I had the chance last week to attend a conference in Singapore, Big Data and Analytics in Health Care. It was an interesting blend of academics, operational health information technology professionals, and data scientists from companies in the emerging analytics market. I was also in Singapore for the end in-person session of the 10x10 ("ten by ten") introductory informatics course we offer there.
The talks were all interesting, but I was struck by the difference in the content and tone of the academic and clinical operations speakers compared to those from analytics companies and who called themselves "data scientists." Whereas the academic and clinical operational types were cautious in their methods and results, the data scientists implied their techniques would revolutionize healthcare and threw around terms like "big data" and "analytics" at every turn.
One of the latter types showed a "model" of the pathways leading to good (conservative) and bad (surgery) outcomes in back pain, with the intermediate nodes representing actions along the path, such as medication use, physical therapy, and chiropractic care. It was not clear to me how this model could be used to improve care, and I am not sure the speaker really understood that correlations do not prove causality. A second such speaker showed some interesting correlations between words and phrases that occur in clinical narratives of patients with diabetes and aspects of their care. I understand machine learning and how it might be used to "learn" things about patients with diabetes, but I did not see any evidence that this work would lead to any kind of improved patient outcomes.

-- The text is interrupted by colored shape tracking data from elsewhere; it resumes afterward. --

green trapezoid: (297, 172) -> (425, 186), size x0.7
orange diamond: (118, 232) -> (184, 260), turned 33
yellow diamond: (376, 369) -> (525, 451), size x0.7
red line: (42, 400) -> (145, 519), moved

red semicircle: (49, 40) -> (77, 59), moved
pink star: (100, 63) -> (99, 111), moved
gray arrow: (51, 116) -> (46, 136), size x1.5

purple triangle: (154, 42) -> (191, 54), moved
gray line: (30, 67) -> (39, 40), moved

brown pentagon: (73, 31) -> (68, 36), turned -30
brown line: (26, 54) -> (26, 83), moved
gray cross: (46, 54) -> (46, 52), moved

Another concern I have about proponents of clinical data analytics is their presumption that their algorithms can somehow take all of the growing amount of operational electronic health record (EHR) data and automatically turn it into medical knowledge, as if they could turn a crank with data going in and knowledge emerging. I do have great enthusiasm for some of what can be done with this data, but I also have concerns about the quality and completeness of this data as well as the causality issues that arise without controlling observations in experimental ways.
I had the opportunity to speak at the conference as well, and gave a talk pulling together my cautious enthusiasm for using operational clinical data for research and other analytical purposes. This was the first public talk I have given on this topic since publication of a paper with 10 other colleagues on caveats for the use of operational electronic health record data in comparative effectiveness research in the journal Medical Care . The paper was commissioned by AcademyHealth and is part of a special supplement of the journal devoted to electronic data methods.

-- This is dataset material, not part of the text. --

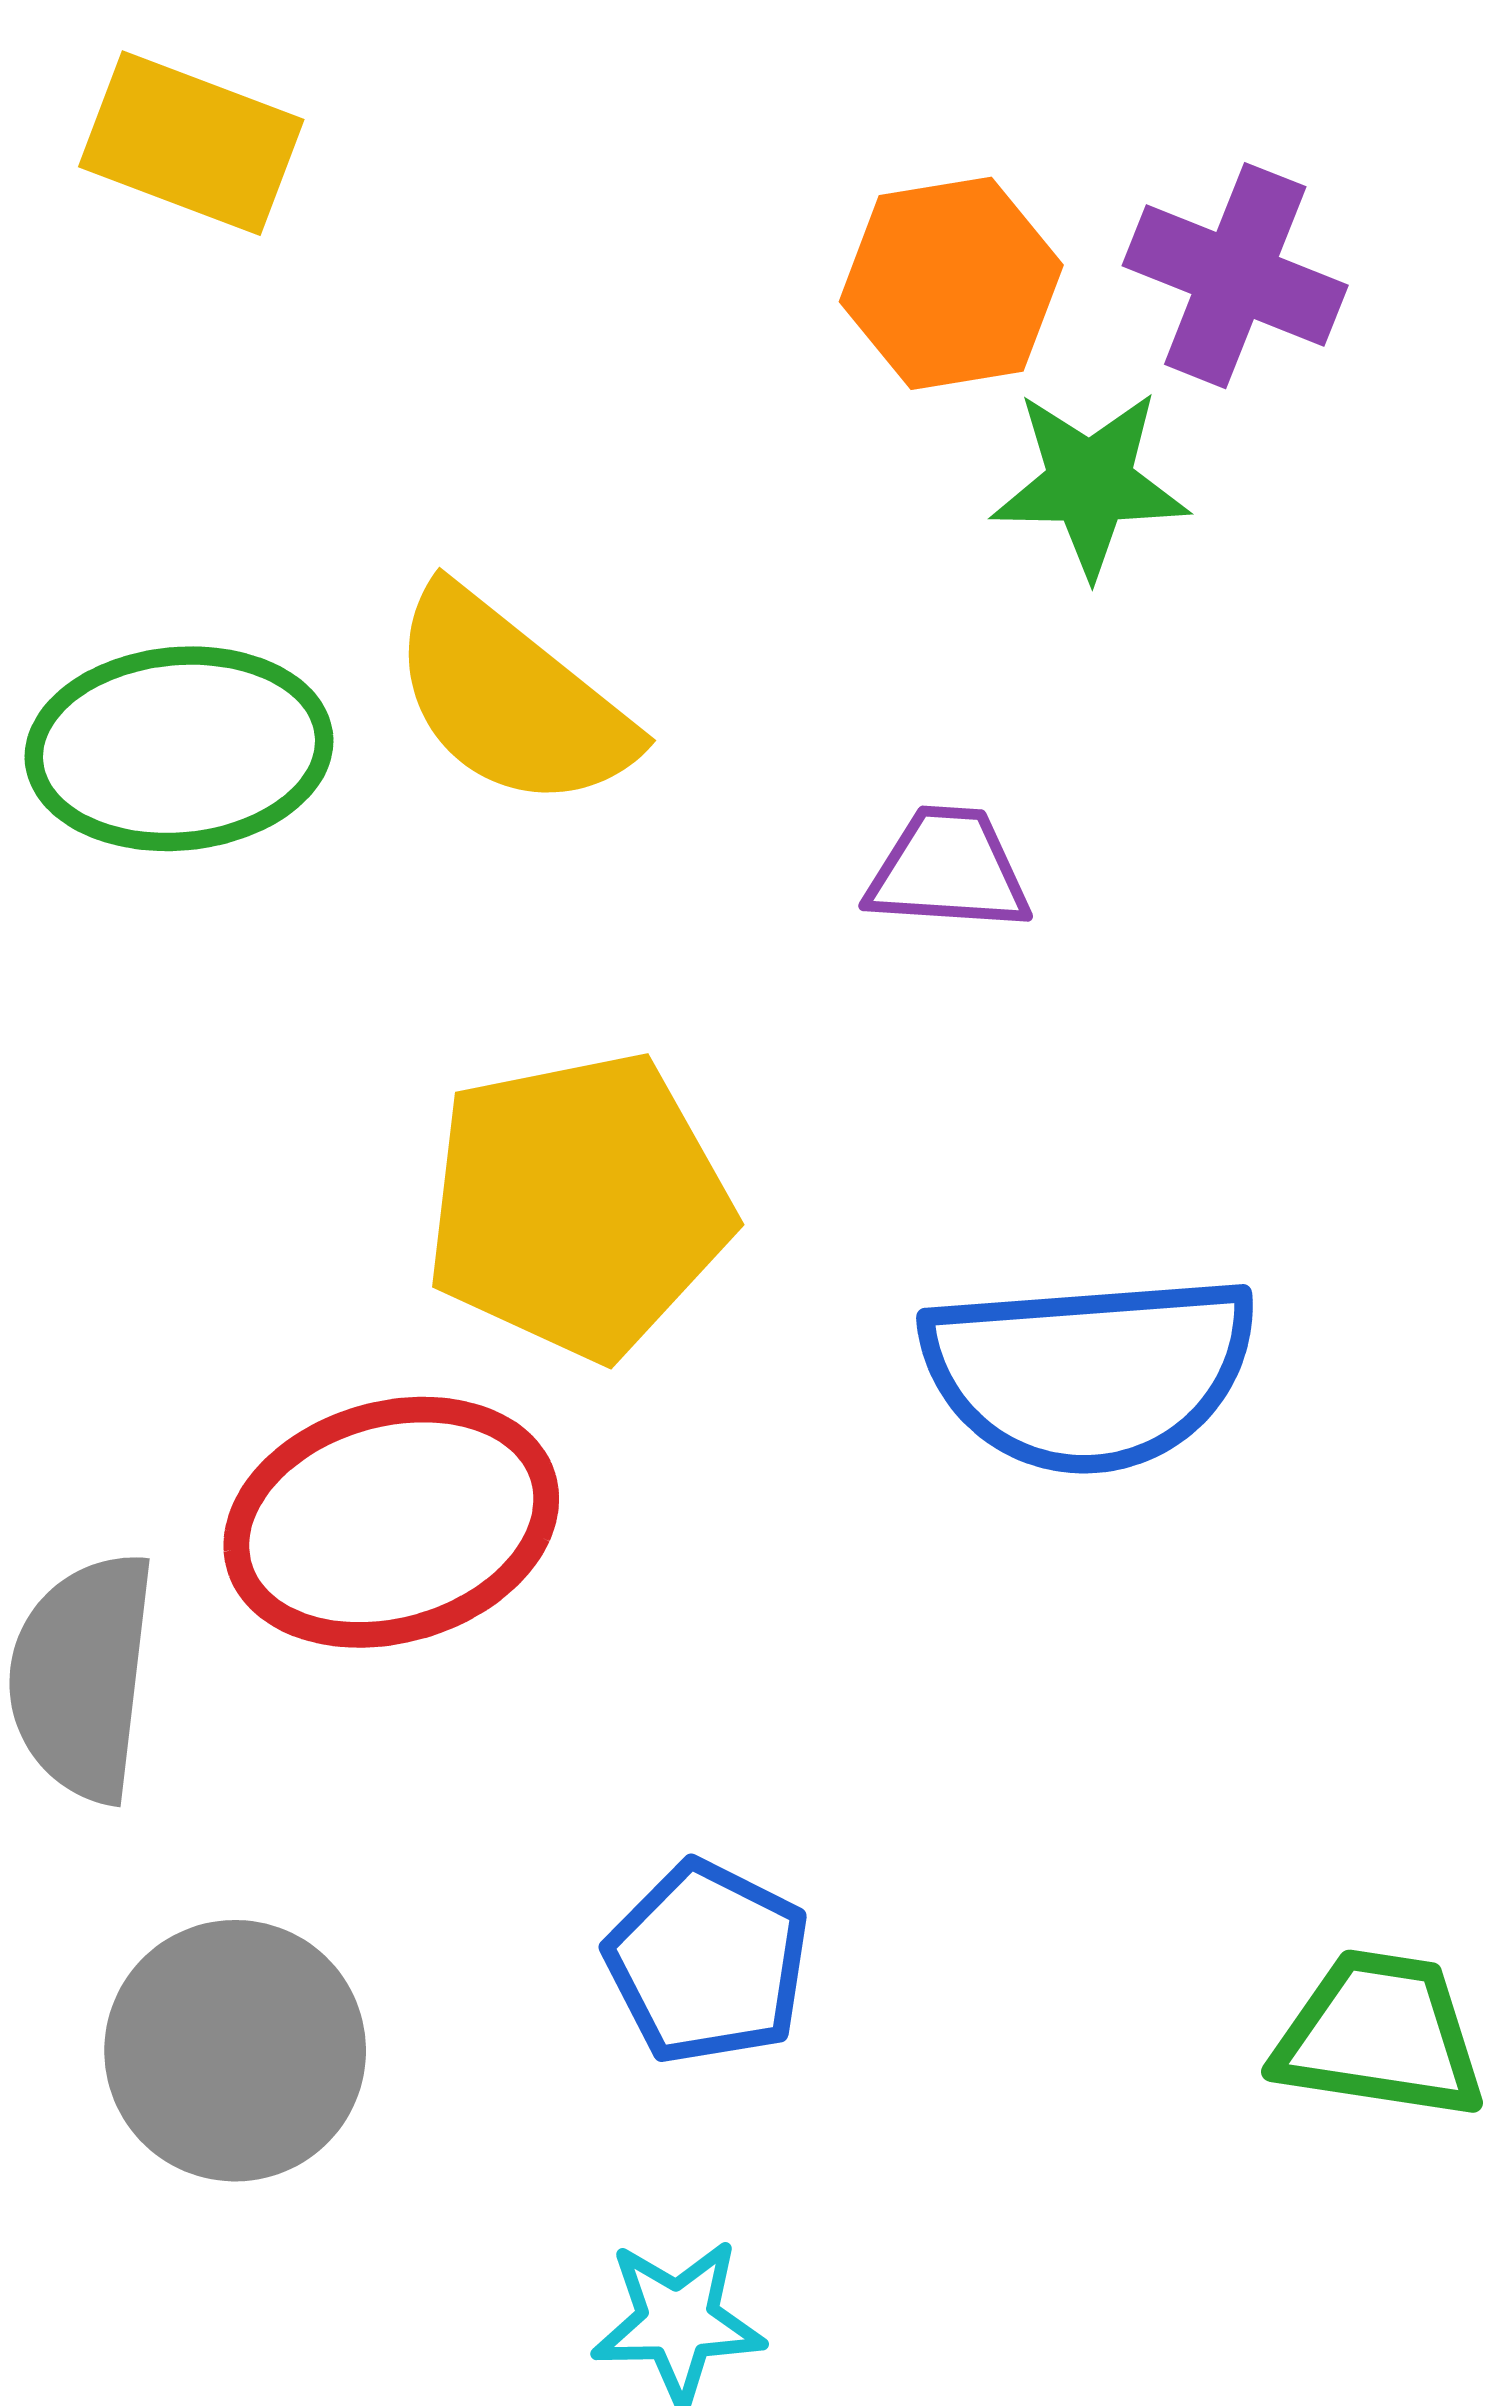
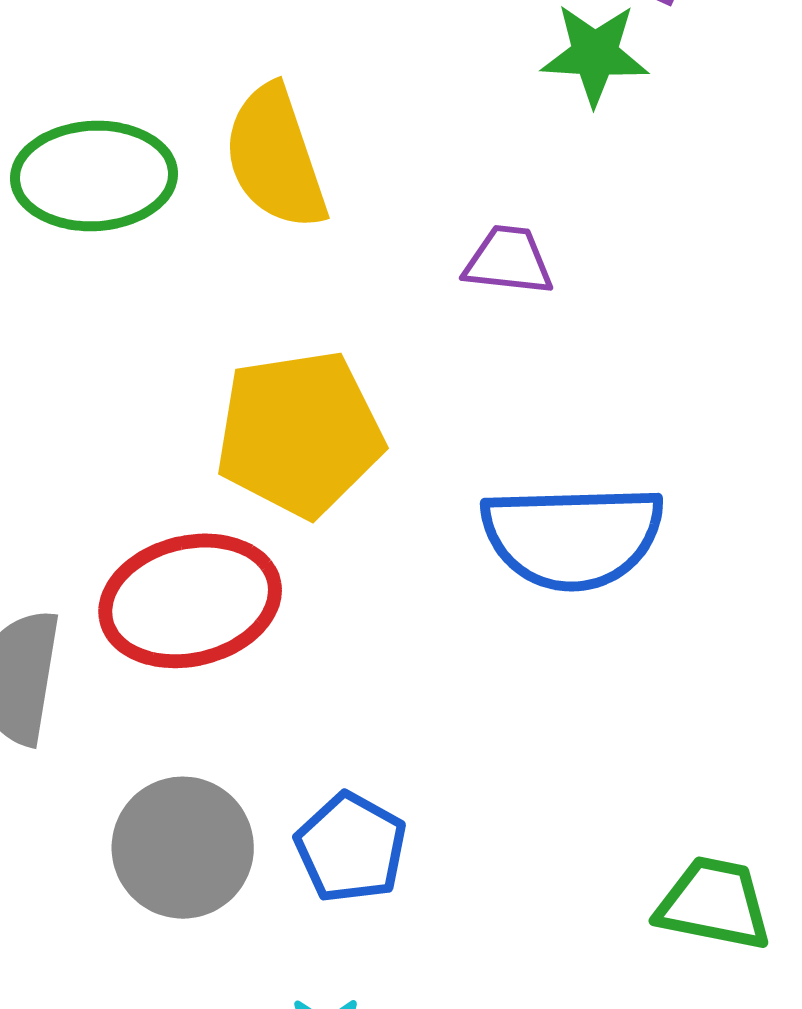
yellow semicircle: (511, 700) -> (275, 157), turned 30
gray circle: (235, 2051) -> (183, 848), moved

Our paper notes that while there are many opportunities for using clinical data for research and analytics, we also must remember the limitations of such data. In particular, EHR and other clinical data may be:
--Inaccurate - data entry is not always a top priority for clinicians, and they may take shortcuts, such as copy-and-paste--Incomplete - patients do not get all of their care in one setting--Transformed in ways that undermine meaning - coding for billing is the best known example of this--Unrecoverable for research - data may be in clinical narratives or other less accessible places--Of unknown provenance - we need to know where data comes from and how likely it is to be accurate--Of inappropriate granularity - data too coarse for research purposes--Incompatible with research protocols - patients are not always diagnosed and treated consistently with best practices
Despite these caveats, I am optimistic that there will be uses for this data, especially if we can generate it in a standards-based way and otherwise improve its quality. Hopefully clinicians, researchers, patients, public health authorities, quality improvement leaders, and other who might benefit from the data will have incentive to improve it by more meticulous entry as well as use of standards-based, such as those proscribed by Stage 2 of the meaningful use program . For many clinicians especially these days, the EHR can be a data sink hole into which they enter data, spending a great deal of time but getting little in return.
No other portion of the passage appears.